As the legend goes, when Corinne was of age, she met and fell in love with a man who was “beneath her station” in society. Her parents were dead set against her getting married to someone from “across the tracks,” and made arrangements for Corinne to marry a wealthy man of Savannah Society.
After meeting the man her parents wanted her to marry, she told them that she could never love him, to which her father sternly told her, “You will LEARN to love him…or you will learn your station!” Time passed, and all the arrangements were made for the wedding: the gown, the church, the bridesmaids, the best man, the floral arrangements. She had sadly given up, and been drained of hope.

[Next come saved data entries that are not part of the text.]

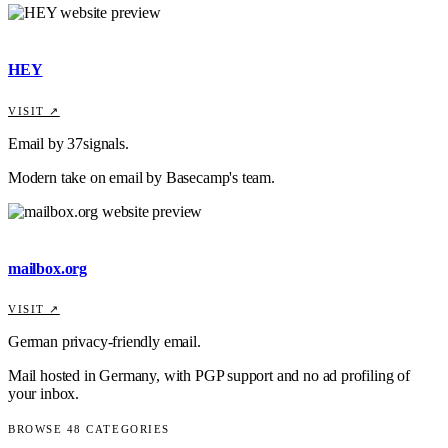
HEY
VISIT ↗
Email by 37signals.
Modern take on email by Basecamp's team.
mailbox.org
VISIT ↗
German privacy-friendly email.
Mail hosted in Germany, with PGP support and no ad profiling of
your inbox.
BROWSE
48
CATEGORIES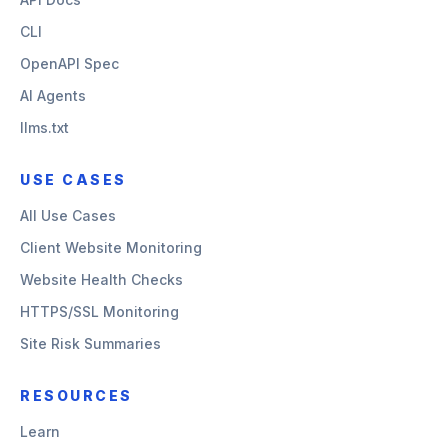
CLI
OpenAPI Spec
AI Agents
llms.txt
USE CASES
All Use Cases
Client Website Monitoring
Website Health Checks
HTTPS/SSL Monitoring
Site Risk Summaries
RESOURCES
Learn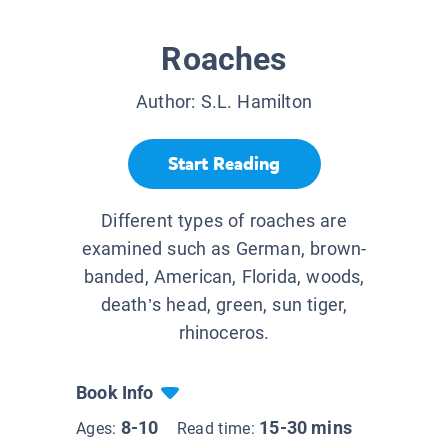
Roaches
Author:
S.L. Hamilton
Start Reading
Different types of roaches are
examined such as German, brown-
banded, American, Florida, woods,
death’s head, green, sun tiger,
rhinoceros.
Book Info
8-10
15-30 mins
Ages:
Read time: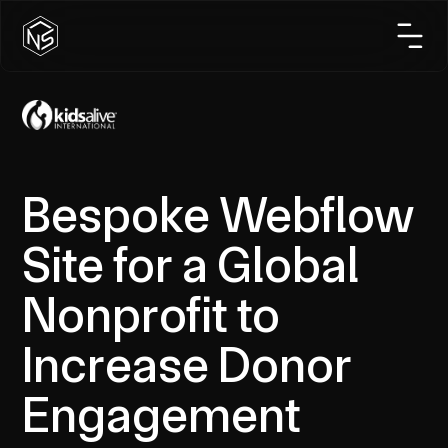
Bespoke Webflow
Site for a Global
Nonprofit to
Increase Donor
Engagement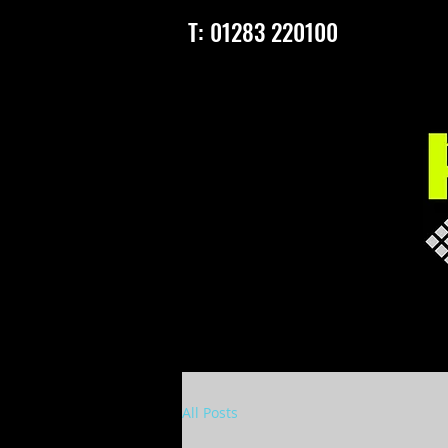
T: 01283 220100
All Posts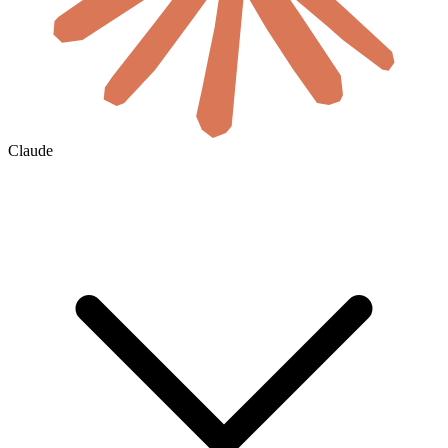
Claude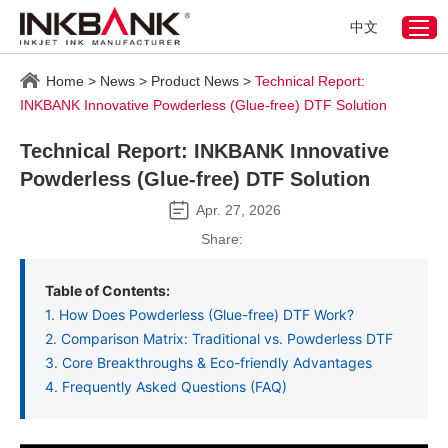
中文
Home
>
News
>
Product News
>
Technical Report:
INKBANK Innovative Powderless (Glue-free) DTF Solution
Technical Report: INKBANK Innovative
Powderless (Glue-free) DTF Solution
Apr. 27, 2026
Share:
Table of Contents:
1. How Does Powderless (Glue-free) DTF Work?
2. Comparison Matrix: Traditional vs. Powderless DTF
3. Core Breakthroughs & Eco-friendly Advantages
4. Frequently Asked Questions (FAQ)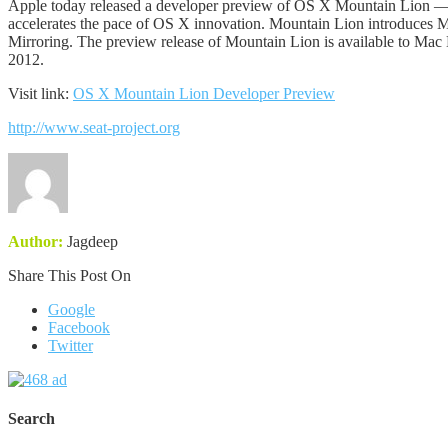
Apple today released a developer preview of OS X Mountain Lion — t
accelerates the pace of OS X innovation. Mountain Lion introduces Me
Mirroring. The preview release of Mountain Lion is available to Mac
2012.
Visit link:
OS X Mountain Lion Developer Preview
http://www.seat-project.org
Author:
Jagdeep
Share This Post On
Google
Facebook
Twitter
Search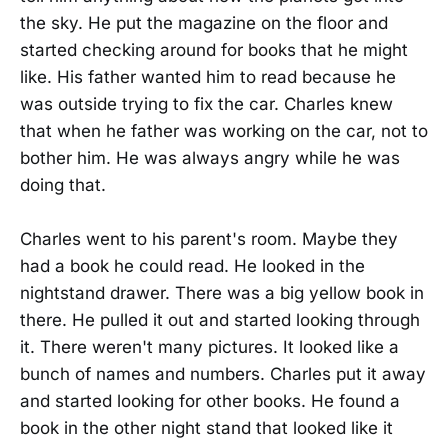
the sky. He put the magazine on the floor and
started checking around for books that he might
like. His father wanted him to read because he
was outside trying to fix the car. Charles knew
that when he father was working on the car, not to
bother him. He was always angry while he was
doing that.
Charles went to his parent's room. Maybe they
had a book he could read. He looked in the
nightstand drawer. There was a big yellow book in
there. He pulled it out and started looking through
it. There weren't many pictures. It looked like a
bunch of names and numbers. Charles put it away
and started looking for other books. He found a
book in the other night stand that looked like it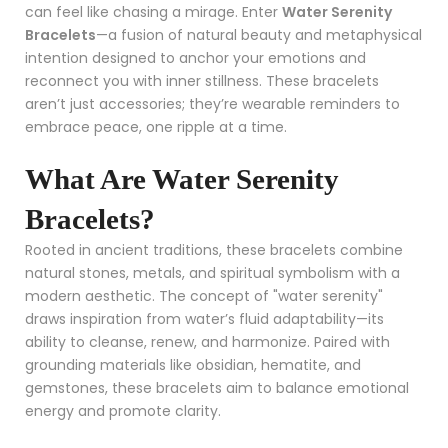
can feel like chasing a mirage. Enter
Water Serenity
Bracelets
—a fusion of natural beauty and metaphysical
intention designed to anchor your emotions and
reconnect you with inner stillness. These bracelets
aren’t just accessories; they’re wearable reminders to
embrace peace, one ripple at a time.
What Are Water Serenity
Bracelets?
Rooted in ancient traditions, these bracelets combine
natural stones, metals, and spiritual symbolism with a
modern aesthetic. The concept of "water serenity"
draws inspiration from water’s fluid adaptability—its
ability to cleanse, renew, and harmonize. Paired with
grounding materials like obsidian, hematite, and
gemstones, these bracelets aim to balance emotional
energy and promote clarity.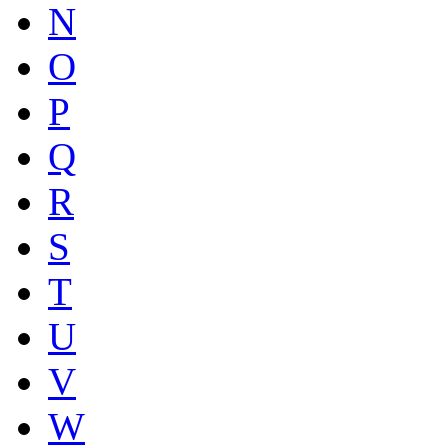
N
O
P
Q
R
S
T
U
V
W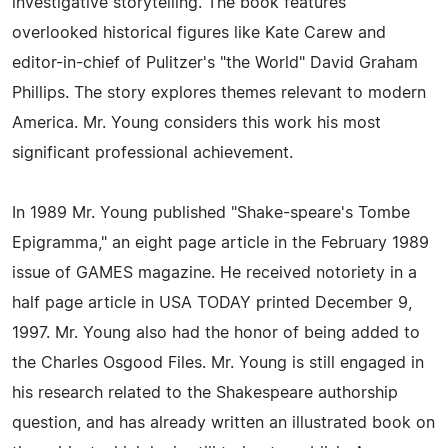
investigative storytelling. The book features
overlooked historical figures like Kate Carew and
editor-in-chief of Pulitzer's "the World" David Graham
Phillips. The story explores themes relevant to modern
America. Mr. Young considers this work his most
significant professional achievement.
In 1989 Mr. Young published "Shake-speare's Tombe
Epigramma," an eight page article in the February 1989
issue of GAMES magazine. He received notoriety in a
half page article in USA TODAY printed December 9,
1997. Mr. Young also had the honor of being added to
the Charles Osgood Files. Mr. Young is still engaged in
his research related to the Shakespeare authorship
question, and has already written an illustrated book on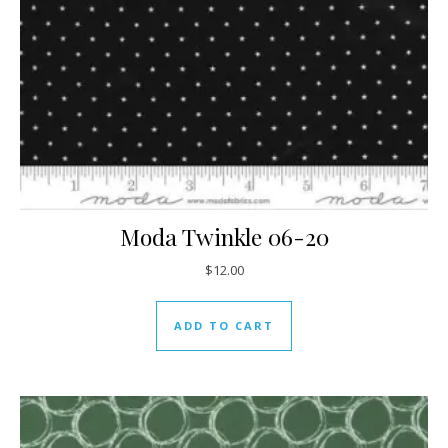
Moda Twinkle 06-20
$
12.00
ADD TO CART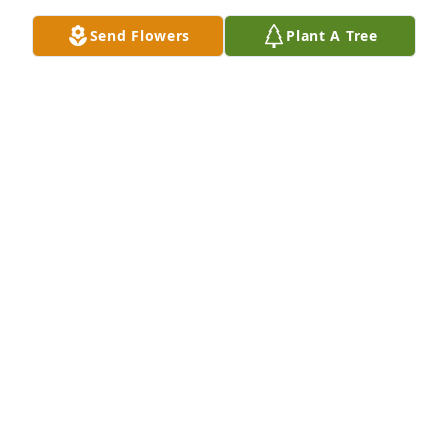
Send Flowers
Plant A Tree
Aleda Harley purchased Memory Book for Sherry 
Harley
ALEDA HARLEY
Dec 06, 2025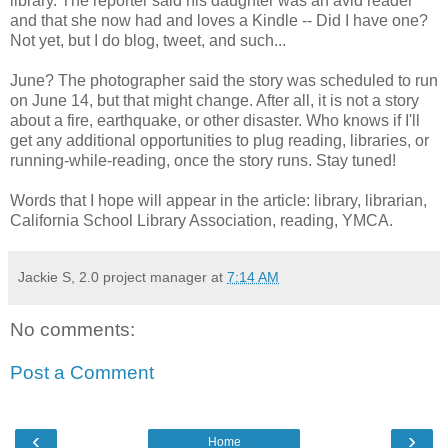
library. The reporter said his daughter was an avid reader
and that she now had and loves a Kindle -- Did I have one?
Not yet, but I do blog, tweet, and such...
June? The photographer said the story was scheduled to run
on June 14, but that might change. After all, it is not a story
about a fire, earthquake, or other disaster. Who knows if I'll
get any additional opportunities to plug reading, libraries, or
running-while-reading, once the story runs. Stay tuned!
Words that I hope will appear in the article: library, librarian,
California School Library Association, reading, YMCA.
Jackie S, 2.0 project manager
at
7:14 AM
No comments:
Post a Comment
‹
›
Home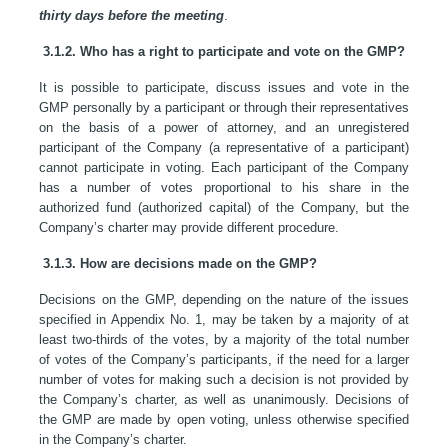
thirty days before the meeting
.
3.1.2. Who has a right to participate and vote on the GMP?
It is possible to participate, discuss issues and vote in the
GMP personally by a participant or through their representatives
on the basis of a power of attorney, and an unregistered
participant of the Company (a representative of a participant)
cannot participate in voting. Each participant of the Company
has a number of votes proportional to his share in the
authorized fund (authorized capital) of the Company, but the
Company’s charter may provide different procedure.
3.1.3. How are decisions made on the GMP?
Decisions on the GMP, depending on the nature of the issues
specified in Appendix No. 1, may be taken by a majority of at
least two-thirds of the votes, by a majority of the total number
of votes of the Company’s participants, if the need for a larger
number of votes for making such a decision is not provided by
the Company’s charter, as well as unanimously. Decisions of
the GMP are made by open voting, unless otherwise specified
in the Company’s charter.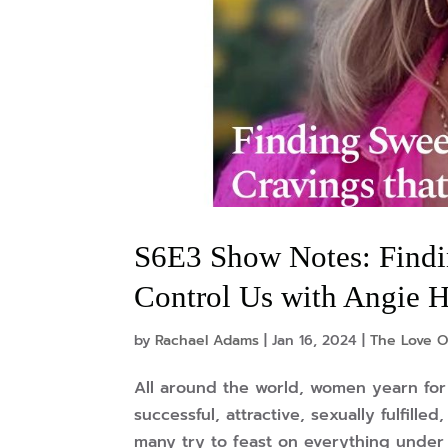
S6E3 Show Notes: Findi
Control Us with Angie H
by
Rachael Adams
|
Jan 16, 2024
|
The Love O
All around the world, women yearn for 
successful, attractive, sexually fulfill
many try to feast on everything under t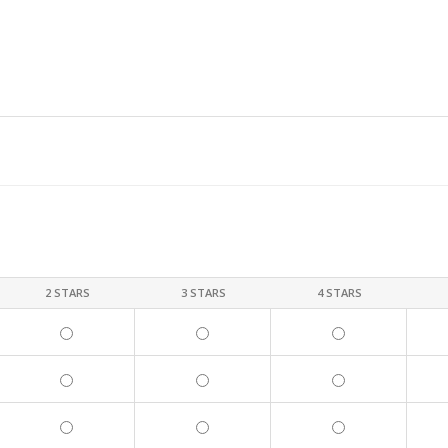
2 STARS
3 STARS
4 STARS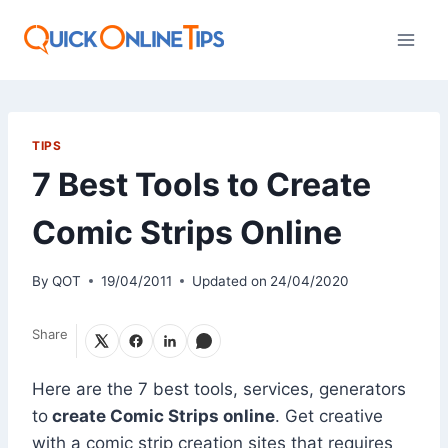
Skip
to
content
TIPS
7 Best Tools to Create
Comic Strips Online
By
QOT
19/04/2011
Updated on
24/04/2020
Share
Here are the 7 best tools, services, generators
to
create Comic Strips online
. Get creative
with a comic strip creation sites that requires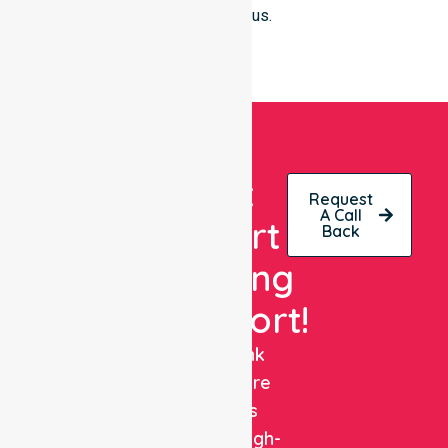
clinical focus.
Get
Request
A Call
Expert
Back
Nursing
Support!
NurseLink
Healthcare
delivers
reliable, high-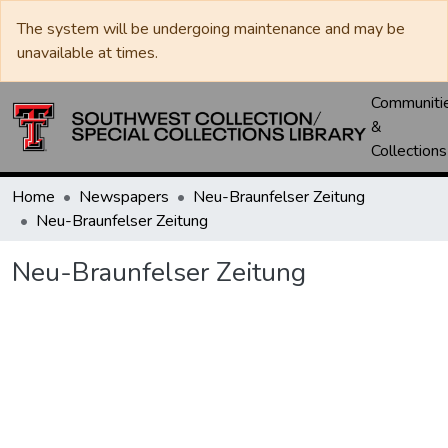
The system will be undergoing maintenance and may be
unavailable at times.
Communiti
&
Collections
Home
Newspapers
Neu-Braunfelser Zeitung
Neu-Braunfelser Zeitung
Neu-Braunfelser Zeitung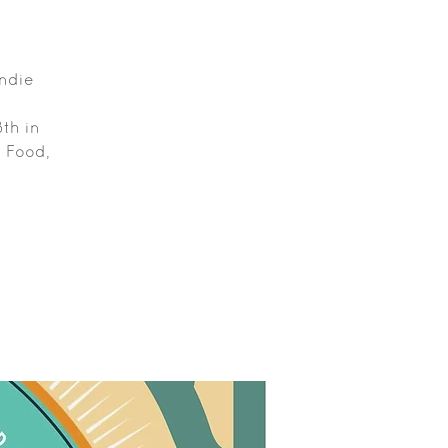
Indie
th in
, Food,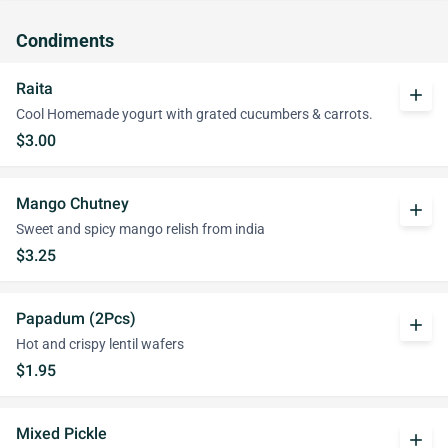
Condiments
Raita
add
Cool Homemade yogurt with grated cucumbers & carrots.
$3.00
Mango Chutney
add
Sweet and spicy mango relish from india
$3.25
Papadum (2Pcs)
add
Hot and crispy lentil wafers
$1.95
Mixed Pickle
add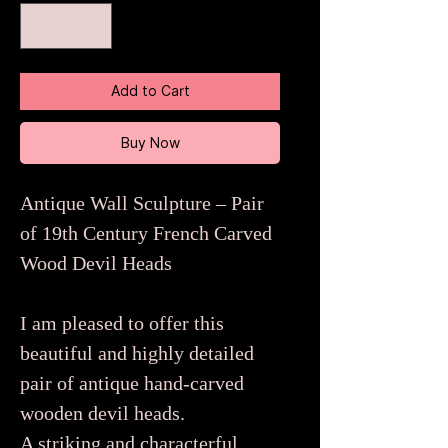
Add to Cart
Buy Now
Antique Wall Sculpture – Pair
of 19th Century French Carved
Wood Devil Heads
I am pleased to offer this
beautiful and highly detailed
pair of antique hand-carved
wooden devil heads.
A striking and characterful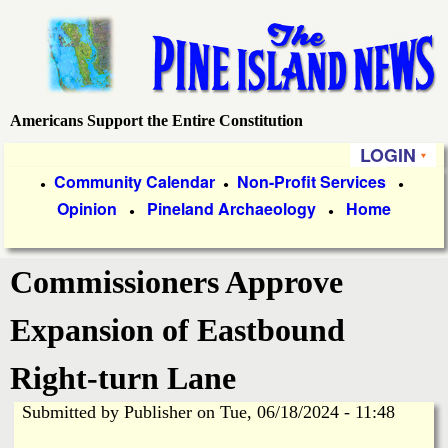
Skip
to
main
content
Americans Support the Entire Constitution
P
LOGIN
i
P
Community Calendar
Non-Profit Services
●
●
●
Opinion
Pineland Archaeology
Home
r
●
●
n
i
e
Commissioners Approve
m
a
I
Expansion of Eastbound
r
s
Right-turn Lane
y
Submitted by
Publisher
on
Tue, 06/18/2024 - 11:48
l
L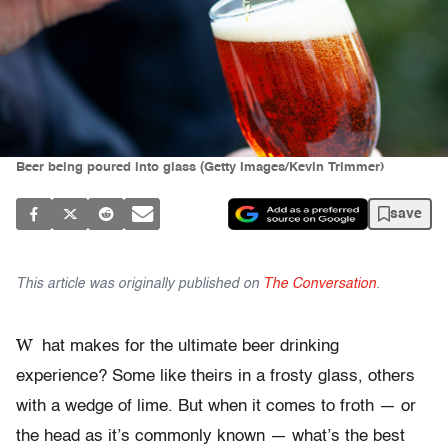
Beer being poured into glass (Getty Images/Kevin Trimmer)
save
This article was originally published on
The Conversation
.
W
hat makes for the ultimate beer drinking
experience? Some like theirs in a frosty glass, others
with a wedge of lime. But when it comes to froth — or
the head as it’s commonly known — what’s the best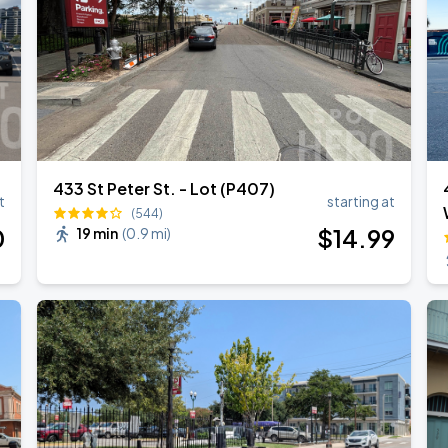
433 St Peter St. - Lot (P407)
t
starting at
(544)
0
$
14
.99
19 min
(
0.9 mi
)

The story goes on to say that one day before the wedding, despondent and heartbroken, she rode her father’s best horse to the banks of the Savannah River, leaped in and drowned herself in a final act of defiance. Angry and griefstricken, her parents had Corinne buried outside the family plot, then commissioned famous sculptor Benedetto Civiletti from Palermo, Sicily, to create her statue. She is depicted as sitting by a cross wearing a long gown with one shoulder bare. Her eyes have no pupils, a garland has slipped from her hand, and she looks as sad and lost as she seemed to be in life.
Some consider her monument’s position to be a familial jab. Her statue faces away from the Lawton family plot, a lifesize sculpture of Jesus Christ smiling at her back. It’s a scandalous tale that’s often repeated on cemetery tours and in passing, but it is more than likely just creative fiction.
Corinne Elliot Lawton most likely came to her premature end after a “short illness” — just as her obituary read. There is no mention in her mother’s diary about an ill-fated love affair, or any shame brought to the family in the wake of her daughter’s death. The position of her monument in relation to that of her family’s is probably due to the fact that her grave was relocated to Bonaventure after the death of her parents (who also had the statue of Jesus erected in their name).